Motorsport is effectively a self-perpetuating arms race between manufacturers of high performance machines. Engineering and design talent is pushed to extremes in an attempt to reach ever greater speeds. An advantage in racing is a very precious thing, something that Enzo Ferrari knew well indeed. The creation of the now legendary Ferrari 250 LM was born out of a desire to dominate.
During the 1960s Ferrari needed to replace the aging 250 GTO, with Enzo reluctantly accepting that mid-engined cars were the future. Ferrari endurance racers had already proven what an advantage placing a powerful V12 in the center of the car could be, so the plan was to create a Group 3 GT model on the same principles.

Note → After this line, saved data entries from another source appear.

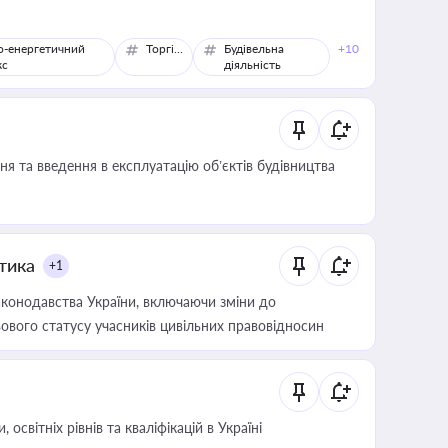
о-енергетичний
Торгівля
Будівельна
+10
кс
діяльність
я та введення в експлуатацію об’єктів будівництва
итика
+1
конодавства України, включаючи зміни до
ового статусу учасників цивільних правовідносин
світніх рівнів та кваліфікацій в Україні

Effectively a coupe development of the 250 P prototype racer, the 250 LM was powered by a 3.3-liter V12 motor producing 320-horsepower. Lightweight tubular space frame construction insured a positive power-to-weight ratio, with the addition of a roof giving added torsional rigidity. Independent double wishbone, rack and pinion steering, and disc brakes at all corners ensured that this chassis was equipped for some of the most famed races in the world.

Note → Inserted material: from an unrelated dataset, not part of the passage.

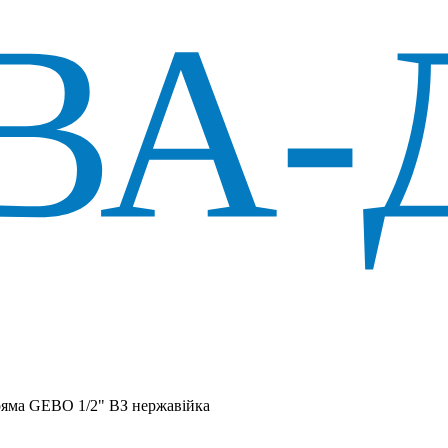
яма GEBO 1/2" ВЗ нержавійка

The bodywork was styled by Scaglietti and blends recognisable GT traits with the pebble-like silhouette synonymous worth mid-engined car. It’s a beautiful machine that subtly facilitates the V12’s cooling needs in a highly stylized package.
Enzo’s masterplan was to effectively have the 250 LM designed with all the inherent advantages of a prototype racer, but then build the minimum number of road legal examples to qualify for the Group 3 GT class. The road cars were purely built to meet the requirements of the FIA, with each being a thinly veiled purebred racer. Ferrari needed to produce a minimum of 100 of these roadworthy 250 LMs, however, this never happened and so the car was forced into the prototype class against faster purpose-built machine. Homologation was eventually achieved for the Group 4 Sports Car class in 1966, but with just 32 250 LM chassis ever built, it never fulfilled Enzo Ferrari’s original brief.
Ferrari never campaigned the 250 LM with a works effort, instead selling the few examples built to privateer teams. The Scuderia Ferrari North American Racing Team (NART), Maranello Concessionaires, and a few others campaigned the car from 1964 until 1967.
While on the surface the 250 LM might seem like an ambitious project that somewhat missed its intended mark, redemption was to be found in the 1965 installment of the Le Mans 24 Hours. A NART Ferrari 250 LM driven by Jochen Rindt and Masten Gregory won the prestigious event outright, validating the engineering efforts that went into the machine. A bright yellow 250 LM of Jacques Swaters’ Ecurie Francorchamps team finished second, however, it might have won the race if it weren’t for the bodywork and tire damage it sustained.
As you can imagine, Ferrari 250 LMs are highly collectable today with values ever increasing. In 2016 car 23 sold for an incredible $17.6 million at an RM Sotheby’s auction.
Today it is commonplace for manufacturers to build a car with inherent racing properties and then legalize it for the road to meet homologation requirements — the new Ford GT is a good example. However, Mr Ferrari played the motorsport game for nearly all of his life, something that showed in the 250 LM that has become one of the most iconic homologations in history.